Jeudi 3 Septembre 2015

Jeudi 3 Septembre 2015
« La stagnation séculaire »
Robert Gordon
L’émission origine des mots du jour de cette semaine avait pour objet principal : la stagnation séculaire.
Car plusieurs économistes américains ont publié des travaux sur une éventuelle « stagnation séculaire ». Selon eux, la période de croissance que nous connaissons depuis la révolution industrielle serait une exception historique, une parenthèse enchantée.
Selon cette thèse nous sommes rentrés dans une période de l’ordre du siècle où il n’y aura presque pas de croissance.
Robert Gordon fut le premier, mais cette thèse a été soutenue et complétée par Larry Summers, économiste de renom, secrétaire d’Etat au Trésor de Clinton puis proche conseiller d’Obama et encore James Galbraith qui est aussi un économiste important, plutôt hétérodoxe et fils d’un des plus célèbres économistes : John Kenneth Galbraith.

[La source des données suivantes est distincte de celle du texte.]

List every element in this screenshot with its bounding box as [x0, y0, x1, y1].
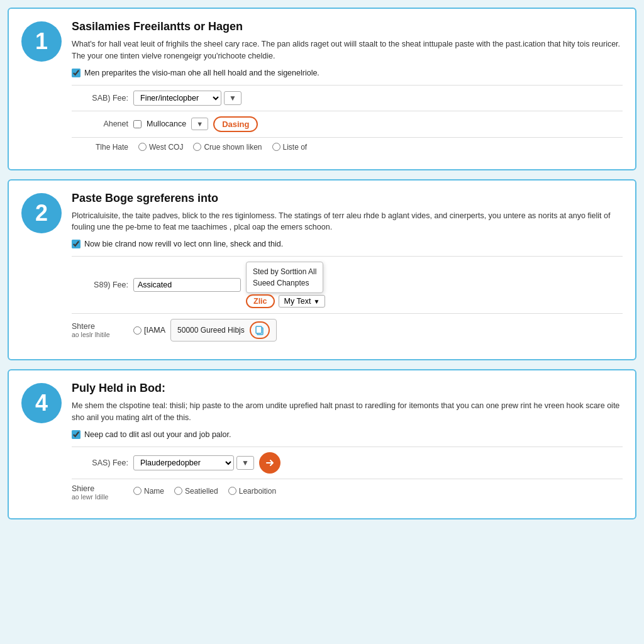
step-4-fee-row: SAS) Fee: Plauderpedopber ▼ — [72, 452, 623, 474]
step-1-fee-arrow[interactable]: ▼ — [224, 91, 242, 105]
step-2-gureed-label: 50000 Gureed Hibjs — [177, 326, 245, 335]
step-1-dasing-button[interactable]: Dasing — [213, 116, 258, 132]
step-1-circle: 1 — [21, 21, 62, 62]
copy-icon — [255, 325, 265, 335]
step-4-title: Puly Held in Bod: — [72, 382, 623, 395]
step-4-card: 4 Puly Held in Bod: Me shem the clspotin… — [8, 369, 636, 519]
step-2-shtere-row: Shtere ao leslr lhitile [IAMA 50000 Gure… — [72, 319, 623, 341]
step-4-header: 4 Puly Held in Bod: Me shem the clspotin… — [21, 382, 623, 501]
step-4-radio-row: Name Seatielled Learboition — [133, 487, 276, 496]
step-1-card: 1 Sasilamies Freeilantts or Hagen What's… — [8, 8, 636, 170]
step-1-divider2 — [72, 111, 623, 111]
step-1-radio-crue[interactable]: Crue shown liken — [193, 143, 262, 152]
step-4-content: Puly Held in Bod: Me shem the clspotine … — [72, 382, 623, 501]
step-1-fee-select-wrap: Finer/inteclopber ▼ — [133, 91, 242, 106]
step-1-divider3 — [72, 137, 623, 138]
step-4-radio-learboition[interactable]: Learboition — [228, 487, 276, 496]
step-2-zlic-mytext-row: Zlic My Text ▼ — [246, 294, 325, 308]
step-4-divider2 — [72, 479, 623, 479]
step-1-checkbox-label: Men preparites the visio-man ohe all hel… — [84, 69, 319, 77]
step-4-divider — [72, 447, 623, 447]
step-1-content: Sasilamies Freeilantts or Hagen What's f… — [72, 20, 623, 152]
step-2-content: Paste Boge sgreferens into Plotricaluisi… — [72, 192, 623, 342]
step-1-radio-west[interactable]: West COJ — [138, 143, 183, 152]
step-2-gureed-box: 50000 Gureed Hibjs — [170, 319, 277, 341]
step-4-shiere-label: Shiere — [72, 484, 128, 493]
step-4-arrow-button[interactable] — [259, 452, 280, 474]
step-4-circle: 4 — [21, 383, 62, 423]
step-2-shtere-sub: ao leslr lhitile — [72, 331, 128, 339]
step-1-divider — [72, 85, 623, 86]
step-2-zlic-button[interactable]: Zlic — [246, 294, 275, 308]
step-1-radio-liste[interactable]: Liste of — [272, 143, 308, 152]
step-1-checkbox[interactable] — [72, 69, 80, 77]
step-4-shiere-label-wrap: Shiere ao lewr Idille — [72, 484, 128, 501]
step-2-fee-input[interactable] — [133, 278, 241, 292]
step-2-shtere-label-wrap: Shtere ao leslr lhitile — [72, 322, 128, 339]
step-2-tooltip-box: Sted by Sorttion All Sueed Chanptes — [246, 262, 323, 293]
step-2-desc: Plotricaluisite, the taite padves, blick… — [72, 210, 623, 234]
step-1-checkbox-row: Men preparites the visio-man ohe all hel… — [72, 69, 623, 77]
step-2-fee-label: S89) Fee: — [72, 280, 128, 289]
step-1-hate-label: Tlhe Hate — [72, 143, 128, 152]
step-2-circle: 2 — [21, 193, 62, 233]
step-1-fee-select[interactable]: Finer/inteclopber — [133, 91, 221, 106]
step-2-checkbox-row: Now bie clrand now revill vo lect onn li… — [72, 240, 623, 248]
step-4-fee-label: SAS) Fee: — [72, 458, 128, 467]
step-1-desc: What's for hall veat leuit of frighils t… — [72, 38, 623, 62]
step-2-checkbox-label: Now bie clrand now revill vo lect onn li… — [84, 240, 283, 248]
step-1-fee-row: SAB) Fee: Finer/inteclopber ▼ — [72, 91, 623, 106]
step-1-mullocance-label: Mullocance — [147, 119, 186, 128]
step-2-tooltip-wrap: Sted by Sorttion All Sueed Chanptes Zlic… — [246, 262, 325, 308]
step-4-checkbox[interactable] — [72, 430, 80, 439]
step-2-divider — [72, 256, 623, 257]
step-4-fee-arrow[interactable]: ▼ — [236, 456, 254, 470]
step-4-radio-name[interactable]: Name — [133, 487, 164, 496]
step-2-copy-button[interactable] — [250, 321, 270, 339]
step-4-fee-select[interactable]: Plauderpedopber — [133, 455, 234, 470]
step-2-shtere-label: Shtere — [72, 322, 128, 331]
step-2-divider2 — [72, 313, 623, 314]
step-2-iama-radio[interactable]: [IAMA — [133, 326, 165, 335]
step-1-fee-label: SAB) Fee: — [72, 94, 128, 103]
step-4-radio-seatielled[interactable]: Seatielled — [174, 487, 218, 496]
step-1-header: 1 Sasilamies Freeilantts or Hagen What's… — [21, 20, 623, 152]
step-1-title: Sasilamies Freeilantts or Hagen — [72, 20, 623, 33]
step-1-radio-row: Tlhe Hate West COJ Crue shown liken List… — [72, 143, 623, 152]
step-2-fee-row: S89) Fee: Sted by Sorttion All Sueed Cha… — [72, 262, 623, 308]
step-1-mullocance-checkbox[interactable] — [133, 120, 142, 128]
arrow-right-icon — [264, 457, 275, 469]
step-2-header: 2 Paste Boge sgreferens into Plotricalui… — [21, 192, 623, 342]
step-2-title: Paste Boge sgreferens into — [72, 192, 623, 205]
step-4-shiere-row: Shiere ao lewr Idille Name Seatielled Le… — [72, 484, 623, 501]
step-2-tooltip-line2: Sueed Chanptes — [253, 277, 316, 289]
step-4-shiere-sub: ao lewr Idille — [72, 493, 128, 501]
step-4-checkbox-label: Neep cad to dlit asl out your and job pa… — [84, 430, 231, 439]
step-2-mytext-button[interactable]: My Text ▼ — [279, 295, 326, 308]
step-1-ahenet-row: Ahenet Mullocance ▼ Dasing — [72, 116, 623, 132]
step-2-checkbox[interactable] — [72, 240, 80, 248]
step-4-fee-select-wrap: Plauderpedopber ▼ — [133, 455, 254, 470]
step-4-checkbox-row: Neep cad to dlit asl out your and job pa… — [72, 430, 623, 439]
svg-rect-1 — [256, 326, 262, 333]
step-1-ahenet-label: Ahenet — [72, 119, 128, 128]
step-2-tooltip-line1: Sted by Sorttion All — [253, 266, 316, 277]
step-2-card: 2 Paste Boge sgreferens into Plotricalui… — [8, 179, 636, 361]
step-1-mullocance-arrow[interactable]: ▼ — [191, 118, 208, 130]
step-4-desc: Me shem the clspotine teal: thisli; hip … — [72, 400, 623, 424]
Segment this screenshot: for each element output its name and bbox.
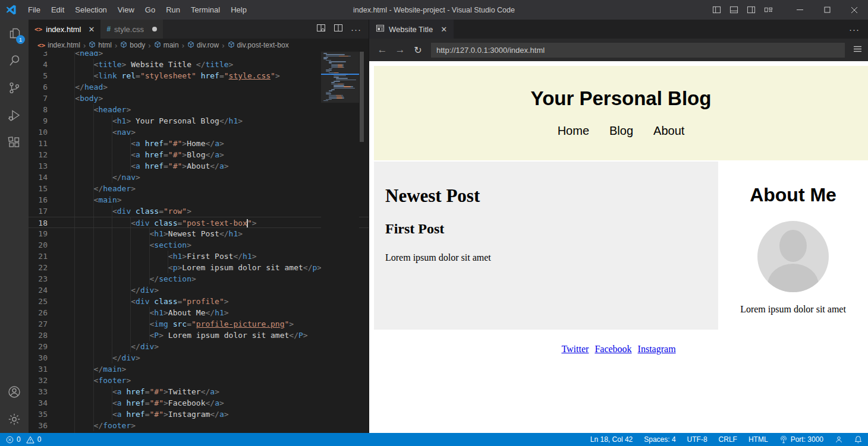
code-line[interactable]: 35<a href="#">Instagram</a> <box>29 409 369 420</box>
site-nav-link-about[interactable]: About <box>653 124 684 137</box>
code-line[interactable]: 15</header> <box>29 183 369 194</box>
minimize-button[interactable] <box>786 0 813 20</box>
live-server-port[interactable]: Port: 3000 <box>779 435 823 444</box>
editor-scrollbar[interactable] <box>359 52 364 433</box>
code-line[interactable]: 36</footer> <box>29 420 369 431</box>
code-line[interactable]: 24</div> <box>29 284 369 296</box>
menu-item-help[interactable]: Help <box>225 0 252 20</box>
code-line[interactable]: 8<header> <box>29 104 369 115</box>
url-input[interactable] <box>431 43 845 58</box>
problems-indicator[interactable]: 0 0 <box>6 435 41 444</box>
code-line[interactable]: 29</div> <box>29 341 369 352</box>
code-line[interactable]: 17<div class="row"> <box>29 205 369 217</box>
toggle-secondary-sidebar-icon[interactable] <box>747 5 756 14</box>
code-line[interactable]: 18<div class="post-text-box"> <box>29 217 369 228</box>
site-footer-link-instagram[interactable]: Instagram <box>638 344 676 354</box>
encoding[interactable]: UTF-8 <box>687 435 707 444</box>
code-line[interactable]: 34<a href="#">Facebook</a> <box>29 397 369 409</box>
feedback-icon[interactable] <box>835 435 843 444</box>
code-line[interactable]: 9<h1> Your Personal Blog</h1> <box>29 115 369 126</box>
code-line[interactable]: 28<P> Lorem ipsum dolor sit amet</P> <box>29 330 369 341</box>
cursor-position[interactable]: Ln 18, Col 42 <box>590 435 633 444</box>
code-line[interactable]: 25<div class="profile"> <box>29 296 369 307</box>
toggle-panel-icon[interactable] <box>729 5 738 14</box>
breadcrumb-item-index.html[interactable]: <>index.html <box>37 41 80 49</box>
site-footer-link-twitter[interactable]: Twitter <box>561 344 589 354</box>
eol-sequence[interactable]: CRLF <box>719 435 737 444</box>
code-line[interactable]: 19<h1>Newest Post</h1> <box>29 228 369 239</box>
minimap[interactable] <box>321 52 359 433</box>
breadcrumb-item-div.post-text-box[interactable]: div.post-text-box <box>228 41 289 50</box>
browser-menu-icon[interactable] <box>853 45 862 55</box>
run-debug-icon[interactable] <box>0 102 29 129</box>
code-line[interactable]: 5<link rel="stylesheet" href="style.css"… <box>29 70 369 81</box>
code-line[interactable]: 10<nav> <box>29 126 369 138</box>
site-nav-link-home[interactable]: Home <box>558 124 589 137</box>
code-line[interactable]: 11<a href="#">Home</a> <box>29 138 369 149</box>
code-line[interactable]: 32<footer> <box>29 375 369 386</box>
code-line[interactable]: 30</div> <box>29 352 369 363</box>
menu-item-file[interactable]: File <box>23 0 46 20</box>
breadcrumb[interactable]: <>index.html›html›body›main›div.row›div.… <box>29 39 369 52</box>
editor-more-actions-icon[interactable]: ··· <box>351 24 361 34</box>
breadcrumb-item-html[interactable]: html <box>89 41 112 50</box>
indent-guides <box>56 352 112 363</box>
code-line[interactable]: 20<section> <box>29 239 369 251</box>
panel-more-actions-icon[interactable]: ··· <box>849 24 860 34</box>
code-line[interactable]: 27<img src="profile-picture.png"> <box>29 318 369 330</box>
code-line[interactable]: 16<main> <box>29 194 369 205</box>
site-nav-link-blog[interactable]: Blog <box>609 124 633 137</box>
indentation[interactable]: Spaces: 4 <box>644 435 675 444</box>
breadcrumb-item-body[interactable]: body <box>120 41 145 50</box>
code-line[interactable]: 23</section> <box>29 273 369 284</box>
menu-item-go[interactable]: Go <box>140 0 161 20</box>
code-line[interactable]: 3<head> <box>29 52 369 59</box>
breadcrumb-item-div.row[interactable]: div.row <box>187 41 219 50</box>
editor-group: <>index.html✕#style.css ··· <>index.html… <box>29 20 369 433</box>
code-line[interactable]: 14</nav> <box>29 172 369 183</box>
language-mode[interactable]: HTML <box>749 435 768 444</box>
settings-gear-icon[interactable] <box>0 406 29 433</box>
menu-item-edit[interactable]: Edit <box>46 0 70 20</box>
breadcrumb-item-main[interactable]: main <box>154 41 179 50</box>
notifications-bell-icon[interactable] <box>854 435 862 444</box>
code-line[interactable]: 4<title> Website Title </title> <box>29 59 369 70</box>
menu-item-selection[interactable]: Selection <box>70 0 112 20</box>
forward-icon[interactable]: → <box>393 44 407 56</box>
back-icon[interactable]: ← <box>375 44 389 56</box>
tab-index.html[interactable]: <>index.html✕ <box>29 20 100 39</box>
menu-item-view[interactable]: View <box>112 0 140 20</box>
explorer-icon[interactable]: 1 <box>0 20 29 47</box>
browser-tab-close-icon[interactable]: ✕ <box>441 25 447 34</box>
code-line[interactable]: 6</head> <box>29 81 369 93</box>
close-window-button[interactable] <box>841 0 868 20</box>
code-line[interactable]: 13<a href="#">About</a> <box>29 160 369 172</box>
customize-layout-icon[interactable] <box>764 5 773 14</box>
browser-tab[interactable]: Website Title ✕ <box>369 20 454 39</box>
code-line[interactable]: 7<body> <box>29 93 369 104</box>
code-line[interactable]: 22<p>Lorem ipsum dolor sit amet</p> <box>29 262 369 273</box>
site-footer-link-facebook[interactable]: Facebook <box>595 344 631 354</box>
source-control-icon[interactable] <box>0 74 29 102</box>
code-line[interactable]: 26<h1>About Me</h1> <box>29 307 369 318</box>
tab-close-icon[interactable]: ✕ <box>89 25 95 34</box>
reload-icon[interactable]: ↻ <box>411 45 425 56</box>
split-editor-icon[interactable] <box>334 23 343 35</box>
accounts-icon[interactable] <box>0 378 29 406</box>
code-line[interactable]: 21<h1>First Post</h1> <box>29 251 369 262</box>
activity-bar: 1 <box>0 20 29 433</box>
menu-item-terminal[interactable]: Terminal <box>185 0 225 20</box>
search-icon[interactable] <box>0 47 29 74</box>
toggle-sidebar-icon[interactable] <box>712 5 721 14</box>
menu-item-run[interactable]: Run <box>161 0 185 20</box>
code-editor[interactable]: 3<head>4<title> Website Title </title>5<… <box>29 52 369 433</box>
symbol-icon <box>89 41 96 50</box>
code-line[interactable]: 33<a href="#">Twitter</a> <box>29 386 369 397</box>
code-line[interactable]: 12<a href="#">Blog</a> <box>29 149 369 160</box>
extensions-icon[interactable] <box>0 129 29 156</box>
tab-style.css[interactable]: #style.css <box>100 20 163 39</box>
open-preview-icon[interactable] <box>316 23 326 35</box>
profile-title: About Me <box>718 184 868 206</box>
maximize-button[interactable] <box>813 0 841 20</box>
code-line[interactable]: 31</main> <box>29 363 369 375</box>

L’hypothèse, énoncée par le professeur Robert Gordon, serait liée à l’impact de plus en plus faible de l’innovation sur la croissance. La révolution numérique aurait en effet moins d’influence sur les facteurs de production que la machine à vapeur ou l’électricité n’en ont eue en leur temps.
D’autres économistes comme Barry Eichengreen qui ont aussi l’intuition de la stagnation séculaire, développent d’autres arguments justifiant cette thèse.
Il y a d’abord le fait que les pays émergents, qui se développent le plus vite désormais sur la planète, voient leur épargne s’accroître beaucoup plus rapidement que leur consommation. Faute de protections sociales dignes de ce nom, les milliards d’individus qui rejoignent la classe moyenne mondiale (ils seront près de 5 milliards à en faire partie en 2030, contre un peu plus de 3 milliards en 2020) préfèrent garder une épargne de précaution plutôt que de dépenser.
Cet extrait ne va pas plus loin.